MATERIAL FOR THE TASK ▸
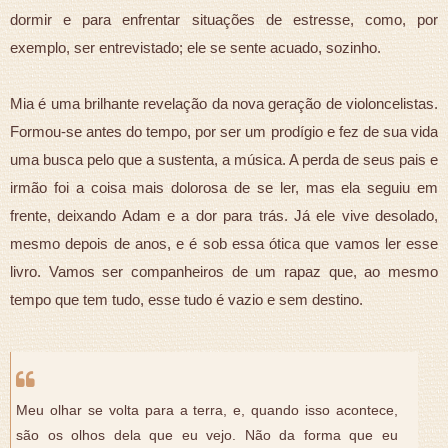
dormir e para enfrentar situações de estresse, como, por
exemplo, ser entrevistado; ele se sente acuado, sozinho.
Mia é uma brilhante revelação da nova geração de violoncelistas.
Formou-se antes do tempo, por ser um prodígio e fez de sua vida
uma busca pelo que a sustenta, a música. A perda de seus pais e
irmão foi a coisa mais dolorosa de se ler, mas ela seguiu em
frente, deixando Adam e a dor para trás. Já ele vive desolado,
mesmo depois de anos, e é sob essa ótica que vamos ler esse
livro. Vamos ser companheiros de um rapaz que, ao mesmo
tempo que tem tudo, esse tudo é vazio e sem destino.
Meu olhar se volta para a terra, e, quando isso acontece,
são os olhos dela que eu vejo. Não da forma que eu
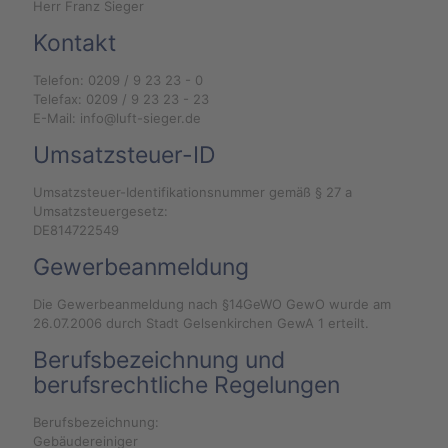
Herr Franz Sieger
Kontakt
Telefon: 0209 / 9 23 23 - 0
Telefax: 0209 / 9 23 23 - 23
E-Mail: info@luft-sieger.de
Umsatzsteuer-ID
Umsatzsteuer-Identifikationsnummer gemäß § 27 a
Umsatzsteuergesetz:
DE814722549
Gewerbeanmeldung
Die Gewerbeanmeldung nach §14GeWO GewO wurde am
26.07.2006 durch Stadt Gelsenkirchen GewA 1 erteilt.
Berufsbezeichnung und
berufsrechtliche Regelungen
Berufsbezeichnung:
Gebäudereiniger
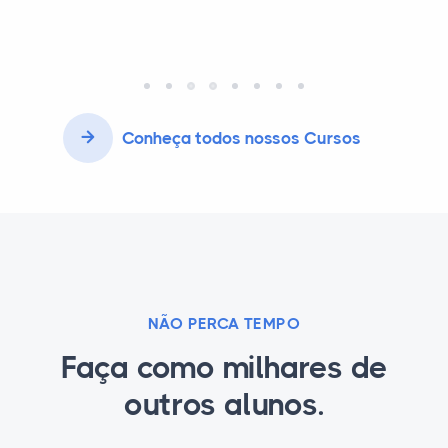
Conheça todos nossos Cursos
NÃO PERCA TEMPO
Faça como milhares de
outros alunos.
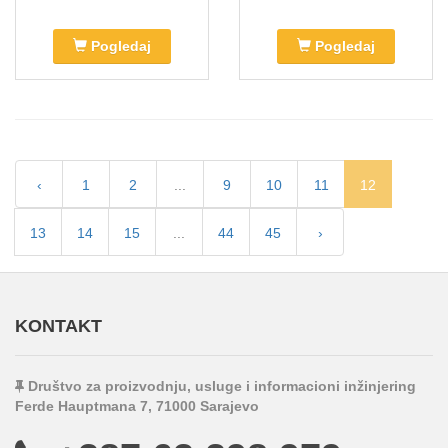
Pogledaj
Pogledaj
‹
1
2
...
9
10
11
12
13
14
15
...
44
45
›
KONTAKT
Društvo za proizvodnju, usluge i informacioni inžinjering
Ferde Hauptmana 7, 71000 Sarajevo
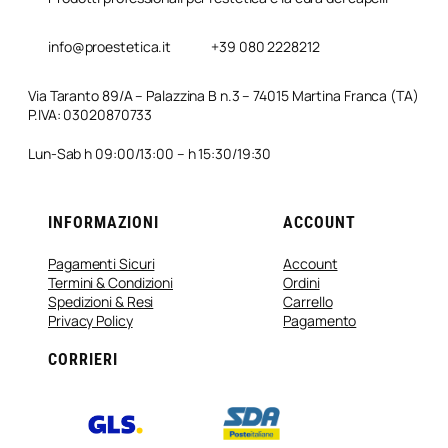
info@proestetica.it
+39 080 2228212
Via Taranto 89/A – Palazzina B n.3 – 74015 Martina Franca (TA)
P.IVA: 03020870733
Lun-Sab h 09:00/13:00 – h 15:30/19:30
INFORMAZIONI
ACCOUNT
Pagamenti Sicuri
Account
Termini & Condizioni
Ordini
Spedizioni & Resi
Carrello
Privacy Policy
Pagamento
CORRIERI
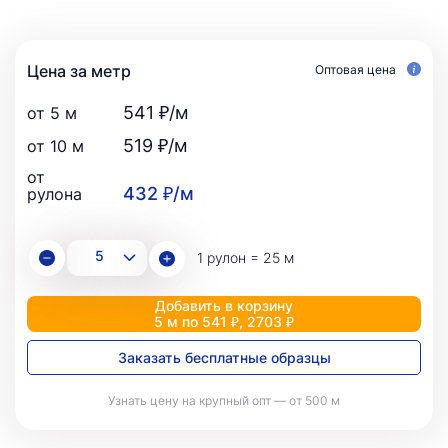
Цена за метр
Оптовая цена
541 ₽/м
от 5 м
519 ₽/м
от 10 м
от
432 ₽/м
рулона
1 рулон = 25 м
Добавить в корзину
5 м по 541 ₽, 2703 ₽
Заказать бесплатные образцы
Узнать цену на крупный опт — от 500 м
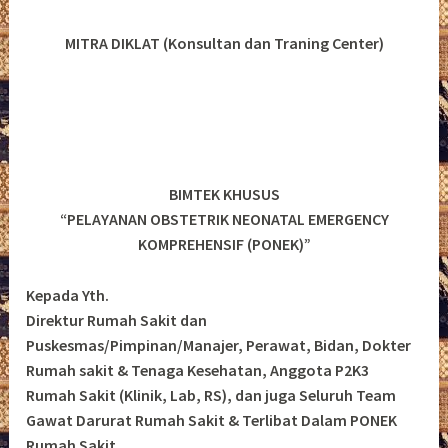
MITRA DIKLAT (Konsultan dan Traning Center)
BIMTEK KHUSUS
“PELAYANAN OBSTETRIK NEONATAL EMERGENCY
KOMPREHENSIF (PONEK)”
Kepada Yth.
Direktur Rumah Sakit dan
Puskesmas/Pimpinan/Manajer, Perawat, Bidan, Dokter
Rumah sakit & Tenaga Kesehatan, Anggota P2K3
Rumah Sakit (Klinik, Lab, RS), dan juga Seluruh Team
Gawat Darurat Rumah Sakit & Terlibat Dalam PONEK
Rumah Sakit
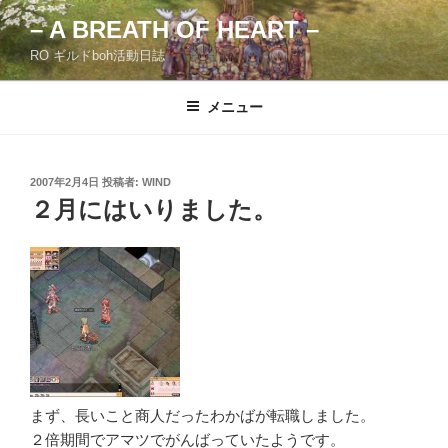
コ
– A BREATH OF HEART –
ン
RO ギルドboh活動日誌
テ
ン
ツ
メニュー
へ
ス
キ
投
2007年2月4日
投稿者:
WIND
稿
ッ
２月にはいりました。
日:
プ
まず、長いこと商人だったわかばが転職しました。
２倍期間でアマツでがんばっていたようです。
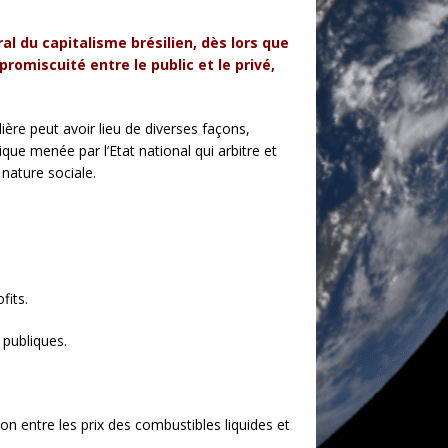
l du capitalisme brésilien, dès lors que
romiscuité entre le public et le privé,
ière peut avoir lieu de diverses façons,
tique menée par l’Etat national qui arbitre et
 nature sociale.
fits.
publiques.
on entre les prix des combustibles liquides et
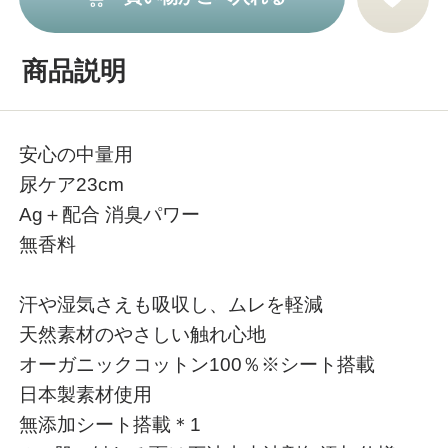
商品説明
安心の中量用
尿ケア23cm
Ag＋配合 消臭パワー
無香料
汗や湿気さえも吸収し、ムレを軽減
天然素材のやさしい触れ心地
オーガニックコットン100％※シート搭載
日本製素材使用
無添加シート搭載＊1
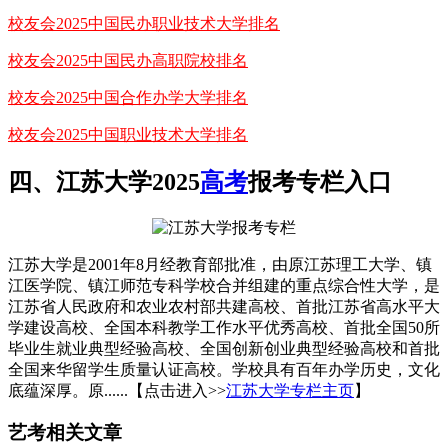
校友会2025中国民办职业技术大学排名
校友会2025中国民办高职院校排名
校友会2025中国合作办学大学排名
校友会2025中国职业技术大学排名
四、江苏大学2025
高考
报考专栏入口
江苏大学是2001年8月经教育部批准，由原江苏理工大学、镇
江医学院、镇江师范专科学校合并组建的重点综合性大学，是
江苏省人民政府和农业农村部共建高校、首批江苏省高水平大
学建设高校、全国本科教学工作水平优秀高校、首批全国50所
毕业生就业典型经验高校、全国创新创业典型经验高校和首批
全国来华留学生质量认证高校。学校具有百年办学历史，文化
底蕴深厚。原......【点击进入>>
江苏大学专栏主页
】
艺考相关文章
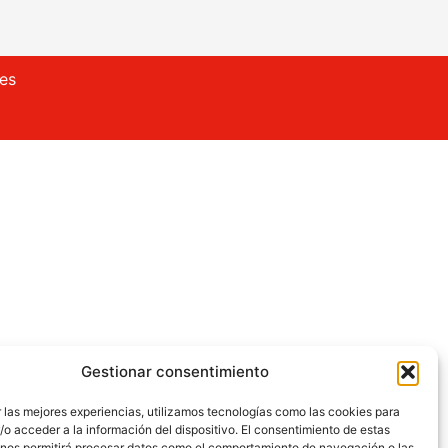
ies
Gestionar consentimiento
 las mejores experiencias, utilizamos tecnologías como las cookies para
o acceder a la información del dispositivo. El consentimiento de estas
 nos permitirá procesar datos como el comportamiento de navegación o las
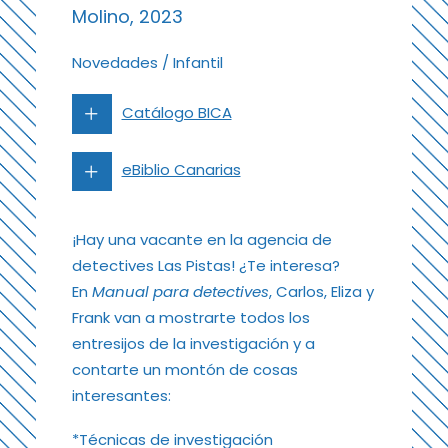
Molino, 2023
Novedades
/
Infantil
Catálogo BICA
eBiblio Canarias
¡Hay una vacante en la agencia de
detectives Las Pistas! ¿Te interesa?
En
Manual para detectives
, Carlos, Eliza y
Frank van a mostrarte todos los
entresijos de la investigación y a
contarte un montón de cosas
interesantes:
*Técnicas de investigación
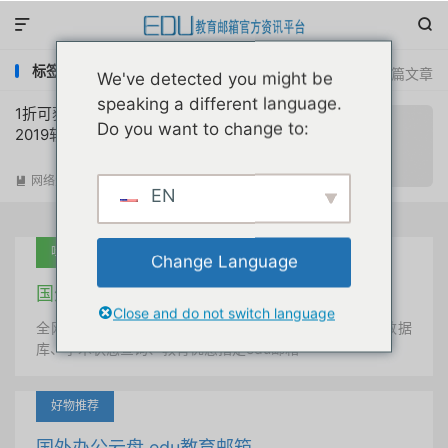


标签：微软软件优惠
共 1 篇文章
We've detected you might be
speaking a different language.
1折可获正版Windows 10/Office2016
Do you want to change to:
2019软件优惠
网络资源
阅读(
3255
)

EN
吐血推荐
Change Language
国外学术美国 edu教育邮箱
Close and do not switch language
全网唯一首发、自定义用户名、终身使用、学术文献数据
库、学术状态查询、教育优惠指定edu邮箱
好物推荐
国外办公云盘 edu教育邮箱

AIM OF THE EXERCISE ▸
In your copy of the data above, leave out the pictures and repeat everything else exactly.

RESULT FOR THIS TASK ▸
dormir e para enfrentar situações de estresse, como, por
exemplo, ser entrevistado; ele se sente acuado, sozinho.
Mia é uma brilhante revelação da nova geração de violoncelistas.
Formou-se antes do tempo, por ser um prodígio e fez de sua vida
uma busca pelo que a sustenta, a música. A perda de seus pais e
irmão foi a coisa mais dolorosa de se ler, mas ela seguiu em
frente, deixando Adam e a dor para trás. Já ele vive desolado,
mesmo depois de anos, e é sob essa ótica que vamos ler esse
livro. Vamos ser companheiros de um rapaz que, ao mesmo
tempo que tem tudo, esse tudo é vazio e sem destino.
Meu olhar se volta para a terra, e, quando isso acontece,
são os olhos dela que eu vejo. Não da forma que eu
Herr Franz Sieger
Kontakt
Telefon: 0209 / 9 23 23 - 0
Telefax: 0209 / 9 23 23 - 23
E-Mail: info@luft-sieger.de
Umsatzsteuer-ID
Umsatzsteuer-Identifikationsnummer gemäß § 27 a
Umsatzsteuergesetz:
DE814722549
Gewerbeanmeldung
Die Gewerbeanmeldung nach §14GeWO GewO wurde am
26.07.2006 durch Stadt Gelsenkirchen GewA 1 erteilt.
Berufsbezeichnung und
berufsrechtliche Regelungen
Berufsbezeichnung:
Gebäudereiniger
Conheça todos nossos Cursos
NÃO PERCA TEMPO
Faça como milhares de
outros alunos.
Pogledaj
Pogledaj
‹
1
2
...
9
10
11
12
13
14
15
...
44
45
›
KONTAKT
Društvo za proizvodnju, usluge i informacioni inžinjering
Ferde Hauptmana 7, 71000 Sarajevo
info@proestetica.it
+39 080 2228212
Via Taranto 89/A – Palazzina B n.3 – 74015 Martina Franca (TA)
P.IVA: 03020870733
Lun-Sab h 09:00/13:00 – h 15:30/19:30
INFORMAZIONI
ACCOUNT
Pagamenti Sicuri
Account
Termini & Condizioni
Ordini
Spedizioni & Resi
Carrello
Privacy Policy
Pagamento
CORRIERI
Цена за метр
Оптовая цена
541 ₽/м
от 5 м
519 ₽/м
от 10 м
от
432 ₽/м
рулона
1 рулон = 25 м
Добавить в корзину
5 м по 541 ₽, 2703 ₽
Заказать бесплатные образцы
Узнать цену на крупный опт — от 500 м
MITRA DIKLAT (Konsultan dan Traning Center)
BIMTEK KHUSUS
“PELAYANAN OBSTETRIK NEONATAL EMERGENCY
KOMPREHENSIF (PONEK)”
Kepada Yth.
Direktur Rumah Sakit dan
Puskesmas/Pimpinan/Manajer, Perawat, Bidan, Dokter
Rumah sakit & Tenaga Kesehatan, Anggota P2K3
Rumah Sakit (Klinik, Lab, RS), dan juga Seluruh Team
Gawat Darurat Rumah Sakit & Terlibat Dalam PONEK
Rumah Sakit
コ
– A BREATH OF HEART –
ン
RO ギルドboh活動日誌
テ
ン
ツ
メニュー
へ
ス
キ
投
2007年2月4日
投稿者:
WIND
稿
ッ
２月にはいりました。
日:
プ
まず、長いこと商人だったわかばが転職しました。
２倍期間でアマツでがんばっていたようです。
l du capitalisme brésilien, dès lors que
romiscuité entre le public et le privé,
ière peut avoir lieu de diverses façons,
tique menée par l’Etat national qui arbitre et
 nature sociale.
fits.
publiques.
on entre les prix des combustibles liquides et
商品説明
安心の中量用
尿ケア23cm
Ag＋配合 消臭パワー
無香料
汗や湿気さえも吸収し、ムレを軽減
天然素材のやさしい触れ心地
オーガニックコットン100％※シート搭載
日本製素材使用
無添加シート搭載＊1
校友会2025中国民办职业技术大学排名
校友会2025中国民办高职院校排名
校友会2025中国合作办学大学排名
校友会2025中国职业技术大学排名
四、江苏大学2025
高考
报考专栏入口
江苏大学是2001年8月经教育部批准，由原江苏理工大学、镇
江医学院、镇江师范专科学校合并组建的重点综合性大学，是
江苏省人民政府和农业农村部共建高校、首批江苏省高水平大
学建设高校、全国本科教学工作水平优秀高校、首批全国50所
毕业生就业典型经验高校、全国创新创业典型经验高校和首批
全国来华留学生质量认证高校。学校具有百年办学历史，文化
底蕴深厚。原......【点击进入>>
江苏大学专栏主页
】
艺考相关文章
ies
Gestionar consentimiento
 las mejores experiencias, utilizamos tecnologías como las cookies para
o acceder a la información del dispositivo. El consentimiento de estas
 nos permitirá procesar datos como el comportamiento de navegación o las
Molino, 2023
Novedades
/
Infantil
Catálogo BICA
eBiblio Canarias
¡Hay una vacante en la agencia de
detectives Las Pistas! ¿Te interesa?
En
Manual para detectives
, Carlos, Eliza y
Frank van a mostrarte todos los
entresijos de la investigación y a
contarte un montón de cosas
interesantes:
*Técnicas de investigación


标签：微软软件优惠
共 1 篇文章
We've detected you might be
speaking a different language.
1折可获正版Windows 10/Office2016
Do you want to change to:
2019软件优惠
网络资源
阅读(
3255
)

EN
吐血推荐
Change Language
国外学术美国 edu教育邮箱
Close and do not switch language
全网唯一首发、自定义用户名、终身使用、学术文献数据
库、学术状态查询、教育优惠指定edu邮箱
好物推荐
国外办公云盘 edu教育邮箱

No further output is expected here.